6)  Fix deletion of SNAT ip addresses.

7)  Accomodate ancient kernel's with no FORWARD or POSTROUTING in mangle.

8)  Clear SUBSYSLOCK on Debian/Ubuntu installs.

-------------------------------------------------------------------------------
Changes in 3.2.0 Beta 4

1)  Fix 'routeback' with bridge ports.

2)  Add support for explicit routing rules.

3)  Fix mktempdir problem.

4)  Implement HIGH_ROUTE_MARKS

Changes in 3.2.0 Beta 3

1)  Correct handling of verbosity in the 'try' command.

2)  Add IMPLICIT_CONTINUE option to shorewall.conf.

3)  Fix SAME/ADD_SNAT_ALIASES interaction.

-------------------------------------------------------------------------------
Changes in 3.2.0 Beta 2

1)  Make "shorewall start -f" work correctly.

2)  Remove SUBSYSLOCK code from default and debian footers.

3)  Add 'refreshed' extension script.

4)  Implement 'logdrop' and 'logreject'

-------------------------------------------------------------------------------
Changes in 3.1.x. and 3.2.x

1) Removal of dynamic zones.

2) Implement 'generate' command.

3) Implement 'super-quiet' mode using multiple -q options (e.g., -qq).

4) Add back dynamic zones.

5) Allow remote compiles.

6) Change output of 'generate' to always be the file name entered (do not
   prepend /var/lib/shorewall/)

7) Remove some restrictions on remote compiles.

8) Add error checking to generated script.

9) Merge Fabio Longerai's 'length' patch.

10) Add the "-p" option to the compile command.

11) Fix 'check' bug in setup_masq

12) Break compiler/firewall into two files

13) Make Shoreall quiet for a change.

14) Make "Compile-and-go" the only mode of operation.

15) Remove -p

16) Apply Tuomo's patches for IPSEC and Noecho.

17) Fix bridging

18) Fix QUEUE when used in the ESTABLISHED section.

19) Apply Ed Suominen's patch to tcrules.
-------------------------------------------------------------------------------
3.1.5

20) Speed up compilation by rewriting 'fix_bang()'.

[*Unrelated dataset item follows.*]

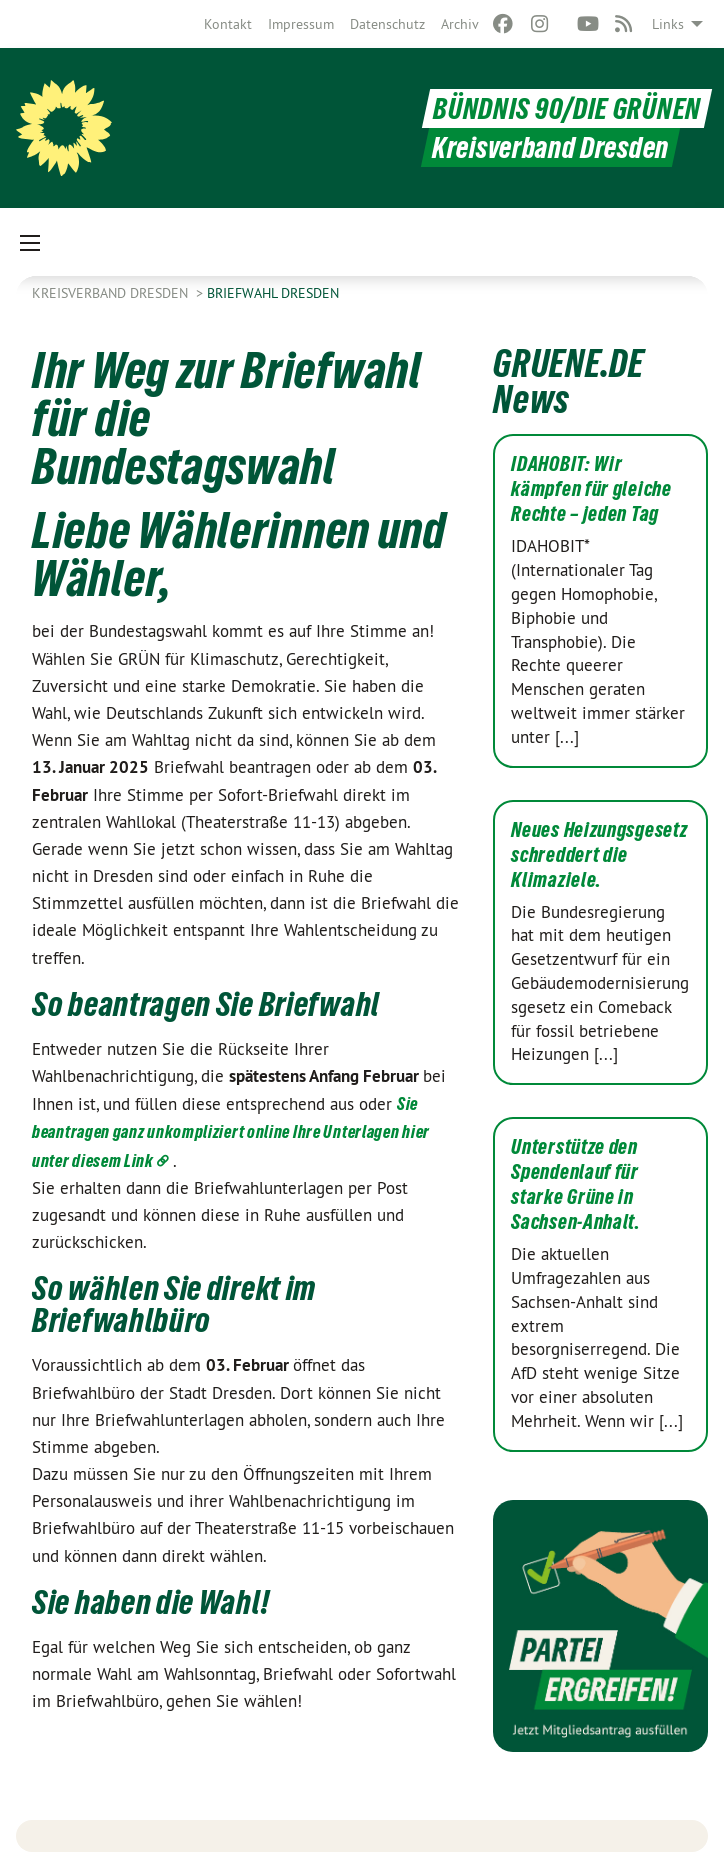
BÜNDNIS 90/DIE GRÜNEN (567, 108)
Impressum (301, 24)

21) Correct GATEWAY handling in the providers file.

22) Remove sub-zone exclusion from DNAT/REDIRECT.

23) Add compiled-program/library versioning scheme.

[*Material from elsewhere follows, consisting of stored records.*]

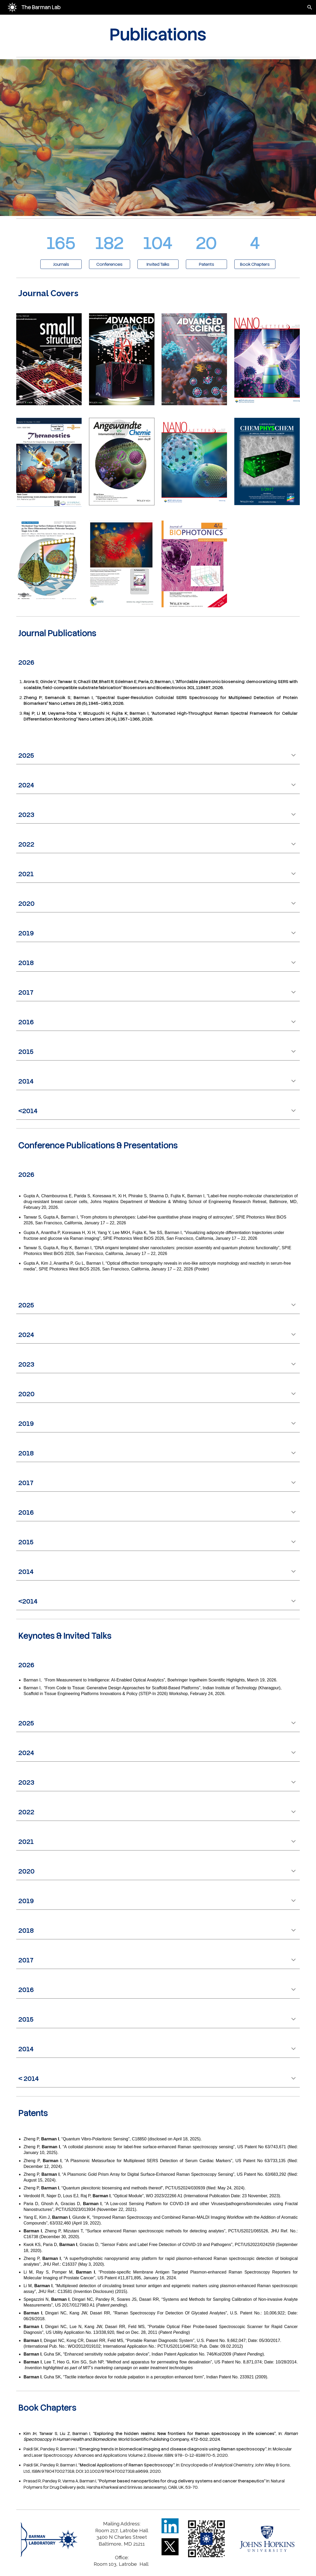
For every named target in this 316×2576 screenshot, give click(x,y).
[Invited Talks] (158, 264)
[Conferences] (109, 264)
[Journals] (61, 264)
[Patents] (206, 264)
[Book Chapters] (255, 264)
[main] (158, 34)
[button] (309, 7)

-------------------------------------------------------------------------------
3.1.6

24) Apply Steven Springl's help patch.

25) Fix 'allow/drop/reject' while Shorewall not running.

26) Implement bi-directional macros.

27) Fix TC bridge port handling.

28) Fix/document "check -e"

29) Automatically use capabilities file when non-root.

30) Correct typo in help file ("help drop").

31) Added 'tcpsyn'

-------------------------------------------------------------------------------
3.1.7

32) Change 'tcpsyn' to 'tcp:syn'

33) Remove superfluous rules in MAC validation.

34) Correct Makefile.

35) Add -t option

36) Restore log messages.

37) Fix "shorewall capabilities" with VERBOSITY < 2.

-------------------------------------------------------------------------------
3.1.8

38)  Remove compile-time running of extension scripts.

39)  Correctly handle interfaces named 'inet'.

40)  SUBSYSLOCK functionality restored.

-------------------------------------------------------------------------------
3.1.9

41)  Fix Provider route generation when a specific gateway is specified.

42)  Be sure that restore file name is preserved regardless of 'set --' in
     define_firewall().)

43)  Add Simon's redhat prog files.

44)  Add 'delete_nat' to compiled program.

45)  Move 'shorecap' to /usr/share/shorewall

46)  Add debian prog files.

47)  Correct syntax error in validate_policy()
-------------------------------------------------------------------------------
3.2.0 Beta 1.

48)  Streamlined some code in setup_tc1()

49)  Process /etc/shorewall/params at run-time.

50)  Add new modules to /etc/shorewall/modules.

51)  Make default behavior of "compile" distribution-neutral.